I did my vitals with the nurse and then met with my reconstructive surgeon. He had me sit up and marked me where they would cut me open with asymmetric lines. I was either waking up with implants or tissue expanders, depending on what they found during the surgery.
IV for Days…The Anesthesiologist
Sh*t just got real. Next, I met with my anesthesiologist. He talked about my medical history, any allergies and his exact plan for the process of receiving my “cocktail”, which was slipped right into my IV. At that moment the nurse asked me about my children. I said, “They are the most beautiful thing that has ever happened to me.” and that was the last thing I remember… surgery time.
My surgery lasted six hours long. They had a breathing tube down my throat the entire time which made it very hard to talk for the next few days. The breast surgeon worked a little over 3 hours and included a port for my chemotherapy treatments. The reconstructive surgeon worked the final 3 hours where at that time he did put in tissue expanders. The final step of the surgery is to add drainage tubes. I woke up with 4 of them. The purpose of these long tubes are to collect the excess fluid that can accumulate where the tumors were. When I did wake up I was all bandaged up tightly with an ace bandage type of material around my chest.
While I have heard some crazy stories about waking up from anesthesia, I found myself to be so quiet. My mind felt like the worst just happened and now I can keep moving forward.
Expanding on My Results
The nurse’s name in the recovery room was Michael, and I kept calling him Michael with the white beard. I kept asking him if I had implants or expanders in, because of my hopes what next steps would be if I have known this answer right away.
Recovery Rooms – The Struggle is Real
I was in the recovery room for a little over and hour and than taken to the 8th floor in the hospital where I finally got to see my husband, mom and my friend Sam. I took one look into my husbands eyes and knew he was going to tell me the news we were not hoping for, so I asked my mom and Sam to leave so we can have our own private time. My strong amazing husband did not leave my side all night. I saw his eyes drift off a little bit and my heart broke for him as my heart ached as well. I am human. We held hands, we prayed, we cried and between us we had some smirks of a laugh. I couldn’t have done the night without him being my advocate. He kept assuring me that this fight is his fight too and he is not leaving my side.
Cancer Sucks – Get the F&*K Out
The outcome of my surgery was this:
They got all of the cancer out!!!! It did spread into my lymph node .1MM, so I will need Chemotherapy and Radiation is still a conversation that will need to be had, but not definite at this time.
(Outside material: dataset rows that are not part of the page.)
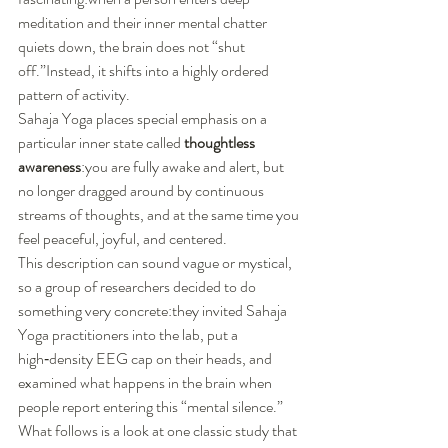
meditation and their inner mental chatter 
quiets down, the brain does not “shut 
off.”Instead, it shifts into a highly ordered 
pattern of activity.
Sahaja Yoga places special emphasis on a 
particular inner state called 
thoughtless 
awareness
:you are fully awake and alert, but 
no longer dragged around by continuous 
streams of thoughts, and at the same time you 
feel peaceful, joyful, and centered.
This description can sound vague or mystical, 
so a group of researchers decided to do 
something very concrete:they invited Sahaja 
Yoga practitioners into the lab, put a 
high‑density EEG cap on their heads, and 
examined what happens in the brain when 
people report entering this “mental silence.”
What follows is a look at one classic study that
Time for Short Hair Don’t Care
Chemotherapy ! I have had two short cuts since my surgery and am totally rocking them. Feels so liberating and I am loving the look. After the second haircutcut, my daughter said I look half girl/half boy. The innocence of a three year old.
Ready to Go Home
I only stayed in the hospital for 24 hours. I was determined to do whatever was needed to get home, which included eating the hospital chicken noodle soup. The nurses in the morning took off my bandage and put me in a new mastectomy recovery bra. They were all so pleased and happy with my new temporary chest. I on the other hand have a long way to go on this subject, but my most important fact was that my amazing surgeon GOT IT OUT. Thank you again for being on my journey.
Stats and Facts
The scary fact that 1 out of 8 women will be diagnosed with Breast Cancer. The Target diagnosis, which is a moving one, Age 28-39 is 28%. I hope I can help ease one else journey by putting mine out there.
Peace out CANCER! You may have tried to make yourself comfortable in my chest, but let me telling you getting you off my chest may be my biggest life changing positive outcome that may have ever happened to me.